**PROBLEM REQUIREMENTS**.
Filter the material below so that only lines containing "üzere" remain.

**RAW DATA**.
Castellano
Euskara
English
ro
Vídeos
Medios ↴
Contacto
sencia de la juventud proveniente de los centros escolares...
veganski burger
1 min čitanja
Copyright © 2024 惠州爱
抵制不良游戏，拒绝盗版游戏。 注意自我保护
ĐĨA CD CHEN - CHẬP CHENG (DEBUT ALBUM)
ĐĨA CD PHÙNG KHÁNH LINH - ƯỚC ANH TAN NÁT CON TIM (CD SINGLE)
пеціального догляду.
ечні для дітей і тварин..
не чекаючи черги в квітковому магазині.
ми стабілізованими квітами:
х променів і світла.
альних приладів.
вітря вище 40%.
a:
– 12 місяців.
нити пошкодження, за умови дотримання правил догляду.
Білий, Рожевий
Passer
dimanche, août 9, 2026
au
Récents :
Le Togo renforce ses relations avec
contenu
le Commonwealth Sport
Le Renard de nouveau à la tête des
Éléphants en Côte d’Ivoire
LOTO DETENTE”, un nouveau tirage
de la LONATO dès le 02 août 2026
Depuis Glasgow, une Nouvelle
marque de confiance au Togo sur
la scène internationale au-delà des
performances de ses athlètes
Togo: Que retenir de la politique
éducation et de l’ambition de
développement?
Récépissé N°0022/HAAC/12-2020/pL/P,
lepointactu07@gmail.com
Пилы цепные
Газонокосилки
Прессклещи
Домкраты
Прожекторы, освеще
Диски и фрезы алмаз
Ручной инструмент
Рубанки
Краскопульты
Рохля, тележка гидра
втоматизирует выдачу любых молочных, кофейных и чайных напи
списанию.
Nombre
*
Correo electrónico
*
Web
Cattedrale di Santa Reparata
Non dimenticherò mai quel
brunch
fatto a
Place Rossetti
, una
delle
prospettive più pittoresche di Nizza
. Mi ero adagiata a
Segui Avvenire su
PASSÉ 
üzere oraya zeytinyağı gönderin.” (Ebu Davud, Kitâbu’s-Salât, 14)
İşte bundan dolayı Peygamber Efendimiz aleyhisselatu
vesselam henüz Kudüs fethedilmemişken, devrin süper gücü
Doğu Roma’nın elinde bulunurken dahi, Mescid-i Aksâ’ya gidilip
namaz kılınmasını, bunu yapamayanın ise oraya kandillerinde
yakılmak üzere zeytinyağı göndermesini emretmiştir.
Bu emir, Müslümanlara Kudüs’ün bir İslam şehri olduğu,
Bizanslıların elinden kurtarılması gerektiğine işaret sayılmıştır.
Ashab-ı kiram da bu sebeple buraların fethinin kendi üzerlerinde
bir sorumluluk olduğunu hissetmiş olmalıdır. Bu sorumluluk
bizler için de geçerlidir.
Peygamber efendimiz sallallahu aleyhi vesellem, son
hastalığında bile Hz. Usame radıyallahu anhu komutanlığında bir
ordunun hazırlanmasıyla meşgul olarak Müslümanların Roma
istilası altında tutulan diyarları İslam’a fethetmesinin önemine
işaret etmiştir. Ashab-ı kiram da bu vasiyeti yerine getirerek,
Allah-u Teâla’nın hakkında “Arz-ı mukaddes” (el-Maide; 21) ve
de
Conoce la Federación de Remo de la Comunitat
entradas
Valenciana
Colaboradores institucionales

**WRITTEN REPLY**.
üzere oraya zeytinyağı gönderin.” (Ebu Davud, Kitâbu’s-Salât, 14)
yakılmak üzere zeytinyağı göndermesini emretmiştir.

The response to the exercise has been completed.